Kitamura, now 64, is a former National Police Agency official with a long career in the security field. After rising through the ranks at the agency, he earned the trust of then Prime Minister Shinzo Abe, as a secretary during Abe’s first stint in office from 2006 to 2007, before serving as director of Cabinet Intelligence for nearly eight years. In September 2019, he assumed his current post as NSS secretary general during Abe’s fourth cabinet, replacing inaugural NSS chief Shotaro Yachi.

During his tenure at the secretariat, Kitamura promoted economic security policies to stem the outflow of

advanced Japanese technology to foreign powers, and stewarded the establishment of an economic policy division within the NSS in April last year.
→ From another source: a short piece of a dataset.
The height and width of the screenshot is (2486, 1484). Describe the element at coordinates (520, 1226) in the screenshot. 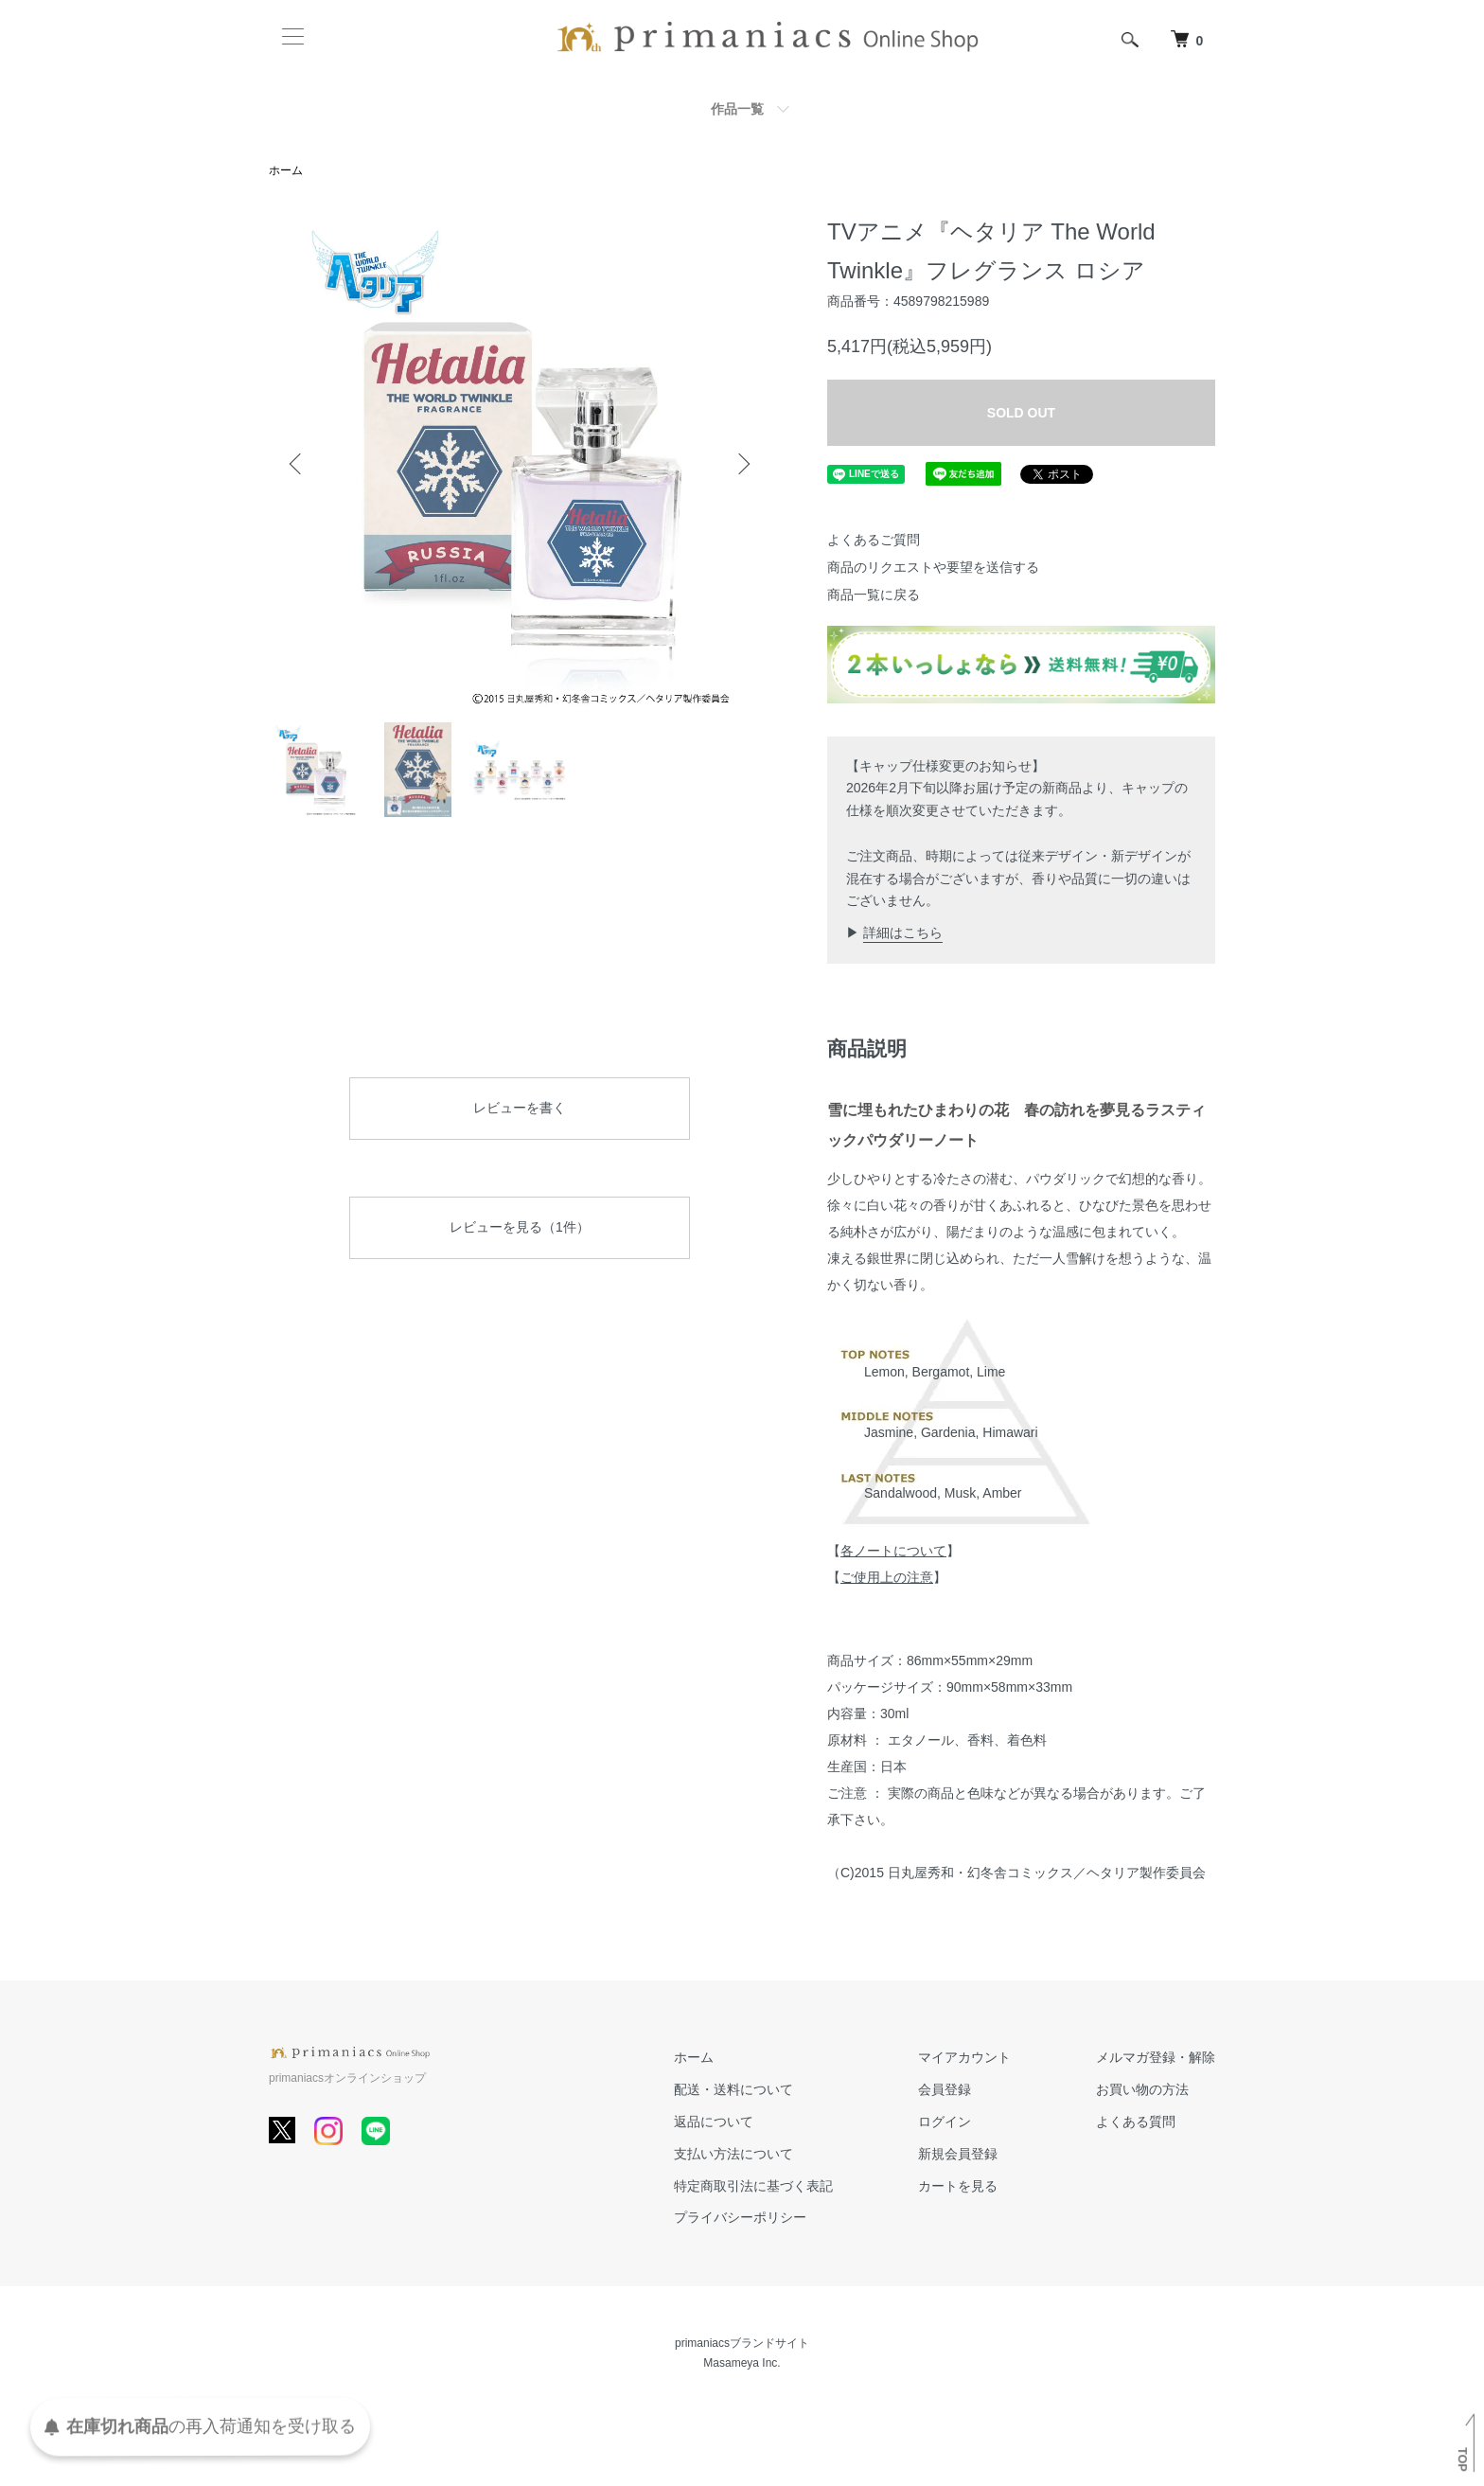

Akiba, 62, will become the second former vice foreign minister to serve as NSS chief, after Yachi, in a reshuffling poised to consolidate the ministry’s influence on the NSS. Cabinet approval of the nomination is expected as early as this week.

A highly trusted member of Prime Minister Yoshihide Suga’s circle, Akiba took over as vice minister in January 2018. During his tenure, he served as a driving force behind the “free and open Indo-Pacific” initiative proposed by Japan and adopted by the United States.

On April 16, Akiba became the longest-serving vice foreign minister in the postwar era, surpassing the 1,183 days in office logged by Nobuhiko Ushiba during the Eisaku Sato administration.

As Akiba’s successor, the government plans to appoint Senior Deputy Foreign Minister Takeo Mori, 60, a former director general of the North American Affairs Bureau.